What are some distinctive features of Jamaica?
The nation of Jamaica is the third largest island in the Caribbean and still remains a part of the British Commonwealth. The island was first visited by Christopher Columbus in 1494, and the British have governed Jamaica since 1655. It became an independent nation in 1962 and is divided into 14 parishes. The island features mountains inland--Blue Mountain Peak rises to a height of 7402 feet--and rugged coastlines to the north, south and east, with beautiful beaches along its western coast. Limestone
... karst formations dominate the island. Karst is formed by the erosion of the limestone in solution. Sinkholes, caves and caverns, disappearing streams, hummocky hills, and terra rosa (residual red) soils in the valleys are distinguishing features of a karst landscape; all these are present in Jamaica. To the west of the mountains is the rugged terrain of the Cockpit Country, one of the world's most dramatic examples of karst topography (Wikipedia, Geography of Jamaica).
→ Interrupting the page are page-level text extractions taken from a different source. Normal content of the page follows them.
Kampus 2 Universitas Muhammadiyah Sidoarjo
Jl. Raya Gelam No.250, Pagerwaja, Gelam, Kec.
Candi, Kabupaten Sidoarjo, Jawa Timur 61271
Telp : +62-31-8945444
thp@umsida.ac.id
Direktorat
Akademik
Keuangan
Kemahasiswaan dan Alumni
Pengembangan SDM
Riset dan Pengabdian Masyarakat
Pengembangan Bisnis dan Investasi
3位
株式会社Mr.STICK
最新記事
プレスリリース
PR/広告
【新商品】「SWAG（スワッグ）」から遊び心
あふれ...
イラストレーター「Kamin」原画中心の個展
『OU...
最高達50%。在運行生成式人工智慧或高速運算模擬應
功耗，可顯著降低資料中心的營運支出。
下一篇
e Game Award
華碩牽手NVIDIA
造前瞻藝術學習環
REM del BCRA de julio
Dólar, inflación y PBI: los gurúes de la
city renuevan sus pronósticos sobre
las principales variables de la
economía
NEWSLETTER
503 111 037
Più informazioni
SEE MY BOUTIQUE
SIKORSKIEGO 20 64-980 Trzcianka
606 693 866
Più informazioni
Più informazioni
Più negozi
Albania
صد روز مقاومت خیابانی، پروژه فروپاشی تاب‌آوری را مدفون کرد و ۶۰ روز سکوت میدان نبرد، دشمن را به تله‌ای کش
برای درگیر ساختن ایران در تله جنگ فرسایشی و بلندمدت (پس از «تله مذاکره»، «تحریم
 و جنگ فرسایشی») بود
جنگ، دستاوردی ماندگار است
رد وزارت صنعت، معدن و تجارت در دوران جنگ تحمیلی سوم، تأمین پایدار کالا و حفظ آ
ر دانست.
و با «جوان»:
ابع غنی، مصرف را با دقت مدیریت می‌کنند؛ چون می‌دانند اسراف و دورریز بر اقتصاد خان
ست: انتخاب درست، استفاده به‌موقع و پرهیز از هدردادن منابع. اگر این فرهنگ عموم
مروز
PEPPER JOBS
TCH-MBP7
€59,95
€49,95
The climate is tropical, but temperatures sometimes drop to 50 degrees in the mountainous regions. Jamaica is a prime target of hurricanes, which have caused extensive damage during the past decade. The island has been drastically deforested, and the reduction of its coral reefs and pollution (caused by "industrial waste, sewage and oil spills [and] vehicle emissions") are environmental concerns. Its capital, Kingston, is one of the largest cities in the Caribbean (population nearing 1 million), and it features one of the deepest natural harbors in the world. Montego Bay and Ocho Rios are popular coastal tourist destinations.